:: Information shown ::

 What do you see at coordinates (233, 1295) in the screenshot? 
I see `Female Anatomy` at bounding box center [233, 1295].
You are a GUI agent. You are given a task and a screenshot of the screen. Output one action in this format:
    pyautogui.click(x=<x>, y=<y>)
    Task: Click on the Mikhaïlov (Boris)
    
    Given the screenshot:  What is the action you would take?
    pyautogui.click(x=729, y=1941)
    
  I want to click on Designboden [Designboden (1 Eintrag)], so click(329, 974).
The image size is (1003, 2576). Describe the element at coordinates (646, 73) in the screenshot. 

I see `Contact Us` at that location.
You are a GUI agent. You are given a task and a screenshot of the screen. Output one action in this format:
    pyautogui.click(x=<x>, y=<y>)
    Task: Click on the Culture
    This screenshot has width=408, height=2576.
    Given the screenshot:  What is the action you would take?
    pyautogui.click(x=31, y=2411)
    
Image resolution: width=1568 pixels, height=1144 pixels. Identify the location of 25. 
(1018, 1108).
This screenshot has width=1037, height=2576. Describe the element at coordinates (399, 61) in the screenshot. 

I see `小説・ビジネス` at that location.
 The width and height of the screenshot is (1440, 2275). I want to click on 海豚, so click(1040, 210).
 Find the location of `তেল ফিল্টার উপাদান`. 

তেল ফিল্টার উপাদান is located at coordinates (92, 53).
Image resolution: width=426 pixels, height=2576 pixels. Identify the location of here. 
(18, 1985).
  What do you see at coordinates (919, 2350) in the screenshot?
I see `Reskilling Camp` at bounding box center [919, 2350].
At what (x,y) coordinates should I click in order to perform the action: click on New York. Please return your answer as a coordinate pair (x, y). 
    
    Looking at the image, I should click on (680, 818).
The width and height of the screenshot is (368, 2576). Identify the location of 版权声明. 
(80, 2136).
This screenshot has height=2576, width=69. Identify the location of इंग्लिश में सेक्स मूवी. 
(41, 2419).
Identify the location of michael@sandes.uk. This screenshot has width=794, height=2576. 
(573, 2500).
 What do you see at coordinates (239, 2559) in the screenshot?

:::

Word for word, return each of the entries shown above.

 What do you see at coordinates (233, 1295) in the screenshot? 
I see `Female Anatomy` at bounding box center [233, 1295].
You are a GUI agent. You are given a task and a screenshot of the screen. Output one action in this format:
    pyautogui.click(x=<x>, y=<y>)
    Task: Click on the Mikhaïlov (Boris)
    
    Given the screenshot:  What is the action you would take?
    pyautogui.click(x=729, y=1941)
    
  I want to click on Designboden [Designboden (1 Eintrag)], so click(329, 974).
The image size is (1003, 2576). Describe the element at coordinates (646, 73) in the screenshot. 

I see `Contact Us` at that location.
You are a GUI agent. You are given a task and a screenshot of the screen. Output one action in this format:
    pyautogui.click(x=<x>, y=<y>)
    Task: Click on the Culture
    This screenshot has width=408, height=2576.
    Given the screenshot:  What is the action you would take?
    pyautogui.click(x=31, y=2411)
    
Image resolution: width=1568 pixels, height=1144 pixels. Identify the location of 25. 
(1018, 1108).
This screenshot has width=1037, height=2576. Describe the element at coordinates (399, 61) in the screenshot. 

I see `小説・ビジネス` at that location.
 The width and height of the screenshot is (1440, 2275). I want to click on 海豚, so click(1040, 210).
 Find the location of `তেল ফিল্টার উপাদান`. 

তেল ফিল্টার উপাদান is located at coordinates (92, 53).
Image resolution: width=426 pixels, height=2576 pixels. Identify the location of here. 
(18, 1985).
  What do you see at coordinates (919, 2350) in the screenshot?
I see `Reskilling Camp` at bounding box center [919, 2350].
At what (x,y) coordinates should I click in order to perform the action: click on New York. Please return your answer as a coordinate pair (x, y). 
    
    Looking at the image, I should click on (680, 818).
The width and height of the screenshot is (368, 2576). Identify the location of 版权声明. 
(80, 2136).
This screenshot has height=2576, width=69. Identify the location of इंग्लिश में सेक्स मूवी. 
(41, 2419).
Identify the location of michael@sandes.uk. This screenshot has width=794, height=2576. 
(573, 2500).
 What do you see at coordinates (239, 2559) in the screenshot?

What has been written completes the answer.